Content starts

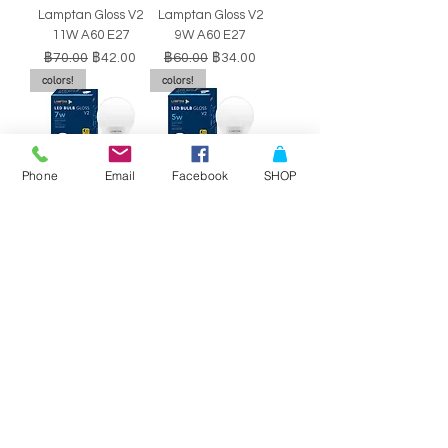
Lamptan Gloss V2
Lamptan Gloss V2
11W A60 E27
9W A60 E27
ราคาปกติ
ราคาขายลด
ราคาปกติ
ราคาขายลด
฿70.00
฿42.00
฿60.00
฿34.00
colors!
colors!
Phone
Email
Facebook
SHOP
หลอดไฟ LED BULB
หลอดไฟ LED BULB
Lamptan Gloss V2
Lamptan Gloss V2
7W A60 E27
5W A60 E27
ราคาปกติ
ราคาขายลด
ราคาปกติ
ราคาขายลด
฿50.00
฿29.00
฿40.00
฿34.00
SALE!!
SALE!!
Philips Double-
Philips Double-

Content ends

EXERCISE BRIEF :: Each record above is to be copied exactly. Drop the pictures.

EXERCISE RESPONSE ::
Lamptan Gloss V2
Lamptan Gloss V2
11W A60 E27
9W A60 E27
ราคาปกติ
ราคาขายลด
ราคาปกติ
ราคาขายลด
฿70.00
฿42.00
฿60.00
฿34.00
colors!
colors!
Phone
Email
Facebook
SHOP
หลอดไฟ LED BULB
หลอดไฟ LED BULB
Lamptan Gloss V2
Lamptan Gloss V2
7W A60 E27
5W A60 E27
ราคาปกติ
ราคาขายลด
ราคาปกติ
ราคาขายลด
฿50.00
฿29.00
฿40.00
฿34.00
SALE!!
SALE!!
Philips Double-
Philips Double-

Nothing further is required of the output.